Friday, January 29, 2010

The entomologist is not my enemy

i was at a meeting the other day about why it's so hard to tell media-friendly stories about research in arts. the president's speechwriter was there - she called the meeting - and it started with the declaration that she (and the president) want to brag about arts, but they don't have the material.

at first blush, it seemed easy to supply story ideas - what about the big CURA grant on the uses of theatre for sex education? why not talk about community-service learning? surely we haven't driven the $4 million triple-matched kule donation into the ground yet?

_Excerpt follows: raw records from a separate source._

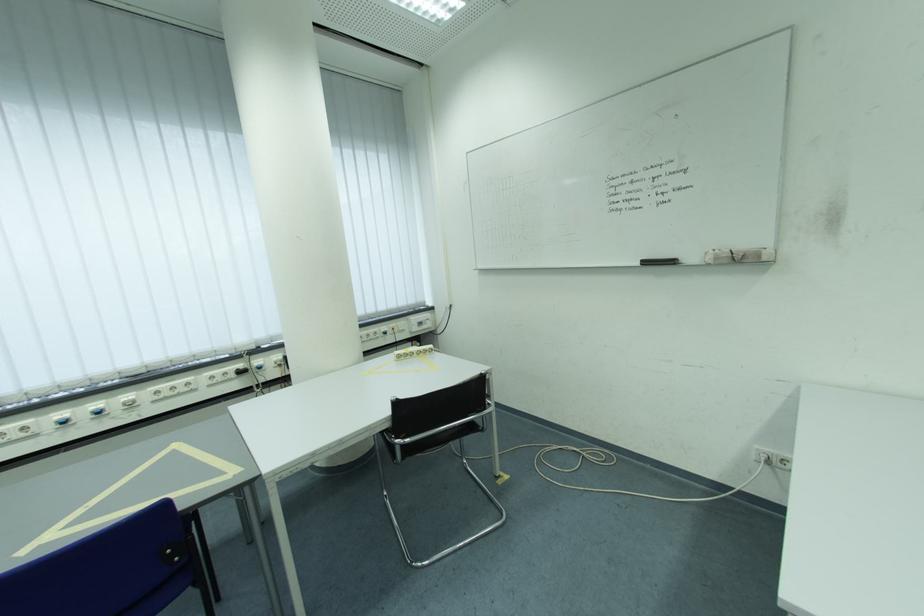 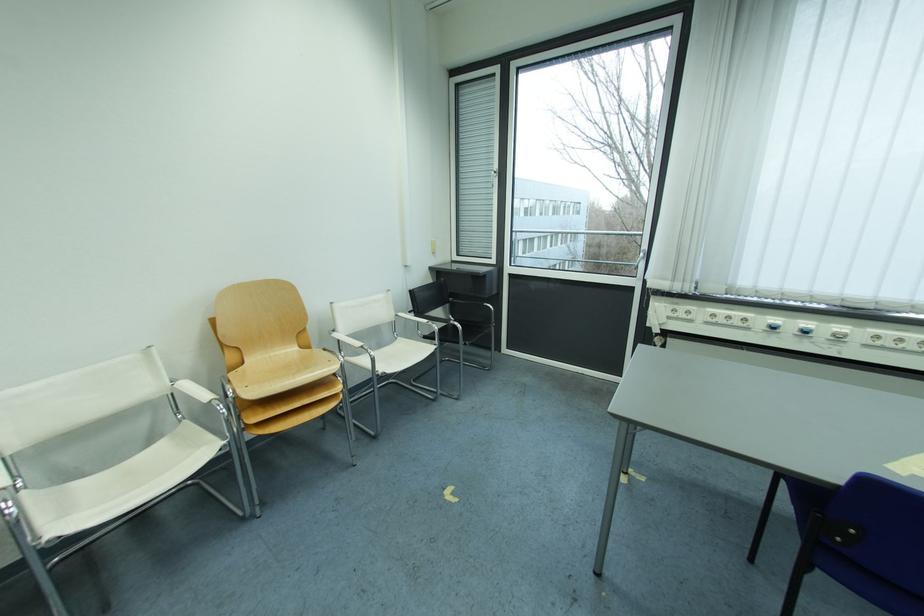 Locate, in the second image, the point that corresponds to pixel 163 403 in the first image.

(874, 347) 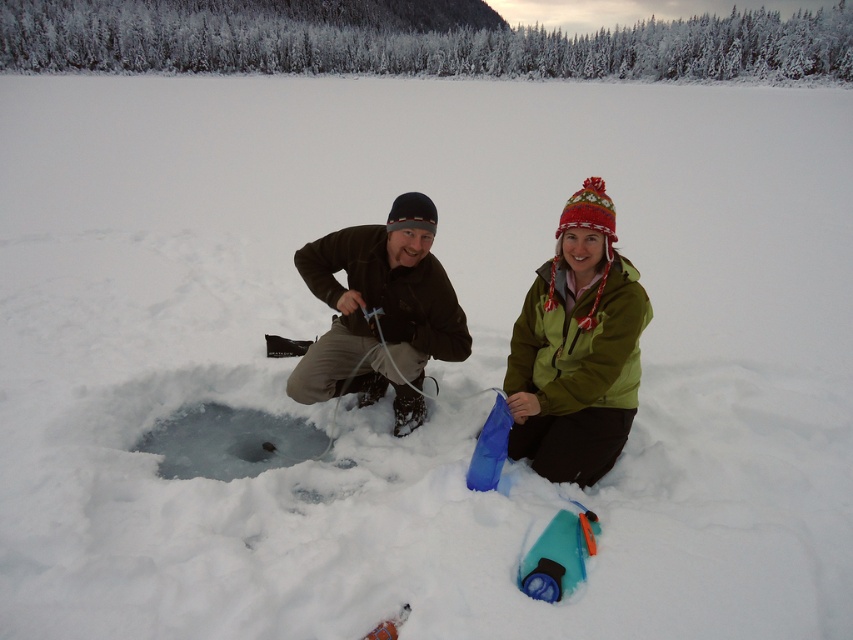 Question: Is green fuzzy jacket at lower right closer to the viewer compared to transparent ice hole at center?

Choices:
 (A) yes
 (B) no

Answer: (A)

Question: Estimate the real-world distances between objects in this image. Which object is closer to the green fuzzy jacket at lower right?

Choices:
 (A) dark brown fabric jacket at center
 (B) dark brown jacket at center
 (C) transparent ice hole at center

Answer: (B)

Question: From the image, what is the correct spatial relationship of dark brown jacket at center in relation to transparent ice hole at center?

Choices:
 (A) below
 (B) above

Answer: (B)

Question: Does dark brown jacket at center have a smaller size compared to green fuzzy jacket at lower right?

Choices:
 (A) no
 (B) yes

Answer: (B)

Question: Which of the following is the farthest from the observer?

Choices:
 (A) (416, 333)
 (B) (544, 301)
 (C) (550, 282)
 (D) (242, 429)

Answer: (D)

Question: Among these points, which one is nearest to the camera?

Choices:
 (A) (604, 269)
 (B) (410, 381)
 (C) (271, 460)
 (D) (592, 304)

Answer: (A) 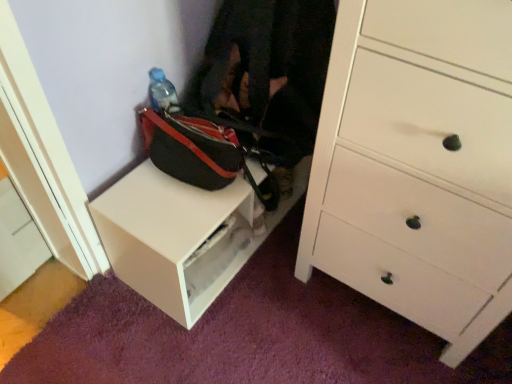 Where is `vacant area situated to the left side of white wood chest of drawers at center right`? vacant area situated to the left side of white wood chest of drawers at center right is located at coordinates (274, 316). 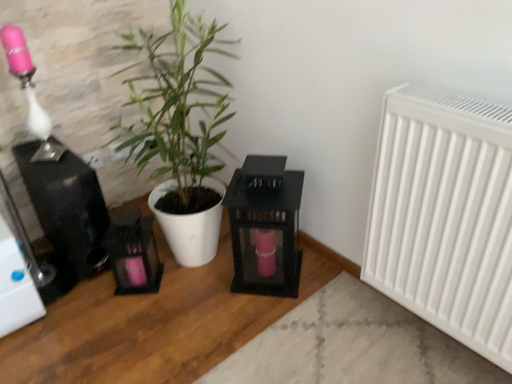 Question: From the image's perspective, is black glass lantern at center above white matte plant pot at center?

Choices:
 (A) no
 (B) yes

Answer: (A)

Question: From a real-world perspective, does black glass lantern at center sit lower than white matte plant pot at center?

Choices:
 (A) yes
 (B) no

Answer: (A)

Question: Would you consider black glass lantern at center to be distant from white matte plant pot at center?

Choices:
 (A) yes
 (B) no

Answer: (B)

Question: Does black glass lantern at center appear on the right side of white matte plant pot at center?

Choices:
 (A) no
 (B) yes

Answer: (B)

Question: Is black glass lantern at center next to white matte plant pot at center?

Choices:
 (A) no
 (B) yes

Answer: (A)

Question: Considering their positions, is matte pink glass at upper left located in front of or behind white matte plant pot at center?

Choices:
 (A) front
 (B) behind

Answer: (B)

Question: Would you say matte pink glass at upper left is inside or outside white matte plant pot at center?

Choices:
 (A) inside
 (B) outside

Answer: (B)

Question: In terms of height, does matte pink glass at upper left look taller or shorter compared to white matte plant pot at center?

Choices:
 (A) tall
 (B) short

Answer: (B)

Question: From the image's perspective, is matte pink glass at upper left positioned above or below white matte plant pot at center?

Choices:
 (A) above
 (B) below

Answer: (A)

Question: From the image's perspective, is white matte radiator at right above or below matte pink glass at upper left?

Choices:
 (A) below
 (B) above

Answer: (A)

Question: Is white matte radiator at right in front of or behind matte pink glass at upper left in the image?

Choices:
 (A) front
 (B) behind

Answer: (A)

Question: In the image, is white matte radiator at right on the left side or the right side of matte pink glass at upper left?

Choices:
 (A) right
 (B) left

Answer: (A)

Question: Considering the positions of white matte radiator at right and matte pink glass at upper left in the image, is white matte radiator at right wider or thinner than matte pink glass at upper left?

Choices:
 (A) wide
 (B) thin

Answer: (B)

Question: In the image, is white matte plant pot at center on the left side or the right side of matte pink glass at upper left?

Choices:
 (A) left
 (B) right

Answer: (B)

Question: From the image's perspective, relative to matte pink glass at upper left, is white matte plant pot at center above or below?

Choices:
 (A) above
 (B) below

Answer: (B) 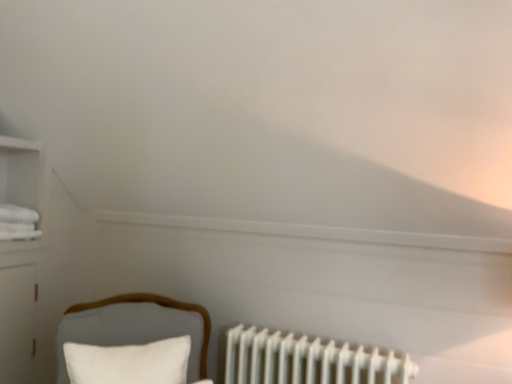 Question: Considering the relative sizes of white matte radiator at lower right and velvet white chair at lower left in the image provided, is white matte radiator at lower right shorter than velvet white chair at lower left?

Choices:
 (A) no
 (B) yes

Answer: (B)

Question: Does white matte radiator at lower right come behind velvet white chair at lower left?

Choices:
 (A) no
 (B) yes

Answer: (B)

Question: Is velvet white chair at lower left inside white matte radiator at lower right?

Choices:
 (A) yes
 (B) no

Answer: (B)

Question: From a real-world perspective, is white matte radiator at lower right below velvet white chair at lower left?

Choices:
 (A) yes
 (B) no

Answer: (A)

Question: From the image's perspective, is white matte radiator at lower right located beneath velvet white chair at lower left?

Choices:
 (A) no
 (B) yes

Answer: (B)

Question: Is white matte radiator at lower right at the right side of velvet white chair at lower left?

Choices:
 (A) yes
 (B) no

Answer: (A)

Question: Is velvet white chair at lower left oriented away from white soft pillow at lower left?

Choices:
 (A) no
 (B) yes

Answer: (B)

Question: Considering the relative sizes of velvet white chair at lower left and white soft pillow at lower left in the image provided, is velvet white chair at lower left wider than white soft pillow at lower left?

Choices:
 (A) no
 (B) yes

Answer: (B)

Question: Can you confirm if velvet white chair at lower left is shorter than white soft pillow at lower left?

Choices:
 (A) yes
 (B) no

Answer: (B)

Question: Is velvet white chair at lower left not inside white soft pillow at lower left?

Choices:
 (A) no
 (B) yes

Answer: (B)

Question: From a real-world perspective, is velvet white chair at lower left over white soft pillow at lower left?

Choices:
 (A) no
 (B) yes

Answer: (A)

Question: Can you confirm if velvet white chair at lower left is thinner than white soft pillow at lower left?

Choices:
 (A) no
 (B) yes

Answer: (A)

Question: Does white matte radiator at lower right lie in front of white soft pillow at lower left?

Choices:
 (A) no
 (B) yes

Answer: (A)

the more we talked, though, the more apparent the problem became: there is a profound misfit between the narrative parameters of communications and the work we value most. if "communications" is defined as an audience-driven medium based on an emotional connection (parents, for instance, want to hear stories about how their children will succeed; prospective international students want to be assured they should choose the UofA; donors and government officials want to hear how their investment is changing the world), and if "the work we value most" is defined as contemplative scholarship, there is a thought-provoking gap between them. why is that? in this post i begin to speculate.
  1. the anti-superstar thesis: our breakthroughs are modest and historically specific. we uncover new information about a culture's child-rearing practices, or we write a new play, or we find a (slightly) new way to think about agency. none of these are in and of themselves world-changing, the way an insulin protocol for diabetes promises to revolutionize healthcare. related: our discoveries rarely look forward. related: we expect modesty from each other, look down on self-promotion.
  2. the "we eat our young" thesis: in the sciences, if a biomechanical engineer is asked about the work of a theoretical physicist, he is likely to say, "well, it's not my area, but she 's a good scientist." asked about someone who works in an entirely different field from our own - say, an expert in nineteenth-century ukrainian gothic literature - i am likely to raise my eyebrows and refrain from answering at all. partly this is about the crisis of methodologies and disciplinary breakdowns, but partly it's a result of the way we code our work politically and therefore morally, and use those codes to police each other.
  3. the reason vs emotion thesis: much of the work we value is highly abstract and very specific. well, lots of scientific work is specific, so let's put specificity aside and concentrate on the abstraction. this is different from the basic vs applied research question, too (though that is obviously at play in all of this: see below). what i'm after here is more the distinction between reason and feeling. put bluntly, it's hard to imagine an emotional connection to a new conception of sovereignty, or a theatrical technique, or demography.
  4. the feedback loop: communications likes stories that reassure. look again at the examples i gave above, and you'll see what i mean: my kid's gonna be alright, i'm making the right decision, our investment was good. arts research frequently uncovers less comfortable truths. racism is alive and well in canada, women writers are still getting short shrift, arts grads don't always gets jobs right away - and we have a critique of the job market to boot. these stories might engender a strong emotional reaction, but not the one we're after.
  5. the basic vs applied thesis: i've left this one for last because it is so obvious. our work rarely has direct application to policy. and yet my puzzlement is that the same is true for many sciences - hence the title of this blog post. the big distinction in the academy is not between arts and sciences, but between curiousity-driven research and applied research. there are fewer distinctions between an entomologist and a political scientist than there are between an entomologist and an engineer. who is the enemy of the humanities? not the physicist or the mathematician. so, do they have this problem? and if so, how do they address it?
maybe the problem lies in the generic conventions of communications, which might underestimate its audience (more thoughtful than we imagine?), or curtail ideas by focusing on singularities (why not a dialogue? is this why podcasts work?). i'm not done thinking this through yet, so your inklings, brilliant notions and crackpot theories are welcome.

2 comments:

Jo-Ann Wallace said...

I think we do underestimate our audience, and Ralph Klein didn't do us any favours by characterizing the "ordinary Albertan" as "Martha and Henry." The ordinary Alberta includes my hair stylist, who is well read, an avant garde musician, a passionate walker, a passionate Edmontonian. It includes my periodentist, who always wants to talk about politics, sexualities, what's going on in the public schools (while I try to respond around his fingers in my mouth). It includes all those Albertans who are in book clubs. The stats show that ordinary Albertans spend more on cultural events than people from Montreal. The university PR people should stop selling them short and start giving them a little more of what they pay for: smart, complicated, thoughtful stories.

mari said...

In my experience, scientists are extremely eager to talk about what they are doing. Overall, I don't get that sense of openness from the humanities. Or maybe we are offered more science stories than arts ones? I think we could establish better relationships, academia and journalists. I'm always looking for stories.

However, arts coverage generally is getting the shaft from the major media. That's s bigger problem than all of us.